TD : (Rires) Et bien ce qu’on a fait, comme partout ailleurs dans le parc, c’est qu’on a rajouté du relief ! Et on a retréci les chemins et on a rajouté euh… Vous voyez l’arrière de Videopolis, là où on connecte Star Tours et Captain EO, on a rajouté des bosses et des arbres. Il y a aussi ce motif à travers le land, avec les éclairages, le pylones etc,… on en a mis au dessus des butes. Par conséquent, où que vous soyiez, le Land avait toujours l’air d’être entier. Il y avait juste une bosse et des arbres, et un paysage magnifique. Donc, 2 ans plus tard, quand Space Mountain a commencé à sortir du sol, les gens se demandaient « d’où sort toute cette place ?! »

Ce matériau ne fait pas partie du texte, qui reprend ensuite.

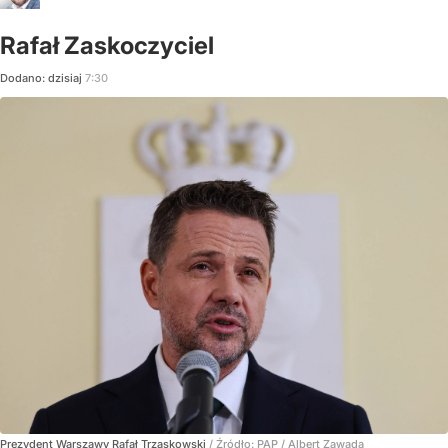
Rafał Zaskoczyciel
Dodano:
dzisiaj
7:30
Prezydent Warszawy Rafał Trzaskowski
/ Źródło:
PAP
/
Albert Zawada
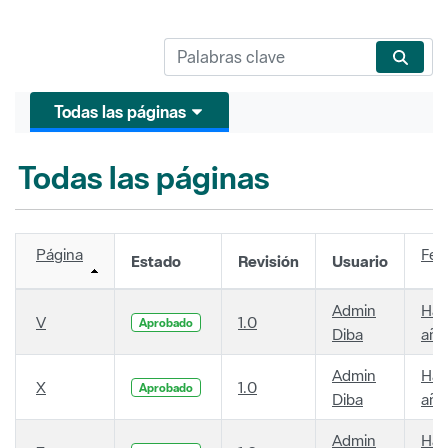
Todas las páginas
Todas las páginas
Página
Fec
Estado
Revisión
Usuario
Admin
Hac
V
1.0
Aprobado
Diba
año
Admin
Hac
X
1.0
Aprobado
Diba
año
Admin
Hac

Mais une des clés pour établir le thème principal de DiscoveryLand a aussi été l’entrée. Et c’est comme ça que j’ai dessiné l’entrée qui non seulement raconte l’histoire de ce que DiscoveryLand était le jour d’ouverture, mais aussi le futur quand Space Mountain serait là. L’entrée principale est bordée par de l’eau, des cascades, et des formations rocheuses assez uniques. On invente souvent du vocabulaire lorsqu’on créé un parc. Là c’était du « Landscaping ». Comme vous pouvez l’imaginer, les rochers d’Adventureland ont des contours assez bruts. A Frontierland, ils ont un look « western ». Pour Discoveryland, je voulais créér quelque chose de « discipliné », nous avons donc fait une forme très cristalline. Et ils allaient aussi être la base de l’endroit où Space Mountain allait être construit. Une fois disposé en cercle, c’est comme si on avait déposé la montagne à l’intérieur d’un cratère. C’est l’approche que nous avons choisi. On avait aussi des effets de feu sur l’eau. Quand on arrivait, il y avait les flammes à la surface. A l’époque, c’était très compliqué d’expliquer ça aux exécutifs. Ils nous disaient « C’est quoi tout ça ? », et on répondait « Et bien… c’est pas pour maintenant, mais c’est pour quand on fera Space Mountain ». Ce à quoi ils nous rétorquaient « Ok, j’espère que ça prendra du sens… »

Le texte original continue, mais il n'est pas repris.